- **Data for this exercise**
*** Begin section ***

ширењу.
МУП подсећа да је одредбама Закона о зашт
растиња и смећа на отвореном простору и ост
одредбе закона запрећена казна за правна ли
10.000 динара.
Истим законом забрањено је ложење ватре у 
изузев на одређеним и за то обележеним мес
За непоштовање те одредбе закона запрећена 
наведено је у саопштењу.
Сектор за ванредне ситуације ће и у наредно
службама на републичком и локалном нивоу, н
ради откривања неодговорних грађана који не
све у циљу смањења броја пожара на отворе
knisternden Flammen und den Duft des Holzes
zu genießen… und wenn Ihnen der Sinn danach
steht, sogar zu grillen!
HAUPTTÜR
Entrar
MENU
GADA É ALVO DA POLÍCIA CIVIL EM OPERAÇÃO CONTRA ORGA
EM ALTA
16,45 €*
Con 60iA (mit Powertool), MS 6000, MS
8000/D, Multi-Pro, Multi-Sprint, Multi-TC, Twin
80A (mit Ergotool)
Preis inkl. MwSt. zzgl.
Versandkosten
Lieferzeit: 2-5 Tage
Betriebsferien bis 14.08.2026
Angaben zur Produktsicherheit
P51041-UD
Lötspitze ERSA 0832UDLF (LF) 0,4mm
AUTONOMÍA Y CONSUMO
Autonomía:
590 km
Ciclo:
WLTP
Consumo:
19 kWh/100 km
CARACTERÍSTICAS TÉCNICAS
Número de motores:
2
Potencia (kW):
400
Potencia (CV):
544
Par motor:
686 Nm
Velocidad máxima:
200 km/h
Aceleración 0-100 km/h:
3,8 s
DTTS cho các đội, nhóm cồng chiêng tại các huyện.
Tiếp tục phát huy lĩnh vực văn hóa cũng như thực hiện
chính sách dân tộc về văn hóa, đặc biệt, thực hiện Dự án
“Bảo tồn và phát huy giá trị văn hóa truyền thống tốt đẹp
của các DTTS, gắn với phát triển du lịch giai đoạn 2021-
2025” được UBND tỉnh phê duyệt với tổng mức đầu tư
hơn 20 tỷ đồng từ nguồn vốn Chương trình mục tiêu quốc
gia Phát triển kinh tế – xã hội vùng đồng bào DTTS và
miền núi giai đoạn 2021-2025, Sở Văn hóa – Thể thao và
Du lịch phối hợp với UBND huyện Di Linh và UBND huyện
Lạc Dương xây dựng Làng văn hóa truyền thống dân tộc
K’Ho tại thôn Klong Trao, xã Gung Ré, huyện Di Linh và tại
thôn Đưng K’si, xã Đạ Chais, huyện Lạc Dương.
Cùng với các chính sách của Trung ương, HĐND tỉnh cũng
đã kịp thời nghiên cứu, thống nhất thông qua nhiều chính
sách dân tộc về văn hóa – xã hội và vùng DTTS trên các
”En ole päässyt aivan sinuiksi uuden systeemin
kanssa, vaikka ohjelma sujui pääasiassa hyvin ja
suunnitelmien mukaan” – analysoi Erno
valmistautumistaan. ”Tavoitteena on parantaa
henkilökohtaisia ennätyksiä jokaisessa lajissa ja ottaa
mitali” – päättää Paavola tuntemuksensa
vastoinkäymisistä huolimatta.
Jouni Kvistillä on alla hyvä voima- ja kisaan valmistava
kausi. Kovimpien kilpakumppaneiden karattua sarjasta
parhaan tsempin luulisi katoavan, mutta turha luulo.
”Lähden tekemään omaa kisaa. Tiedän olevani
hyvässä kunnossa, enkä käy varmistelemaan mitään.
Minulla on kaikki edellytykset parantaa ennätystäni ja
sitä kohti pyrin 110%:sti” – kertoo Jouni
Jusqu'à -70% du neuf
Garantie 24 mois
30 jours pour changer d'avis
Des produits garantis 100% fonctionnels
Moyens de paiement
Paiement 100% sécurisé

*** End section ***

- **Task objective**
Everything from the line containing "vastoinkäymisistä huolimatta." through the line containing "hyvässä kunnossa, enkä" in the material above should be retyped exactly, both ends included, and nothing more.

- **Response to the task**
vastoinkäymisistä huolimatta.
Jouni Kvistillä on alla hyvä voima- ja kisaan valmistava
kausi. Kovimpien kilpakumppaneiden karattua sarjasta
parhaan tsempin luulisi katoavan, mutta turha luulo.
”Lähden tekemään omaa kisaa. Tiedän olevani
hyvässä kunnossa, enkä käy varmistelemaan mitään.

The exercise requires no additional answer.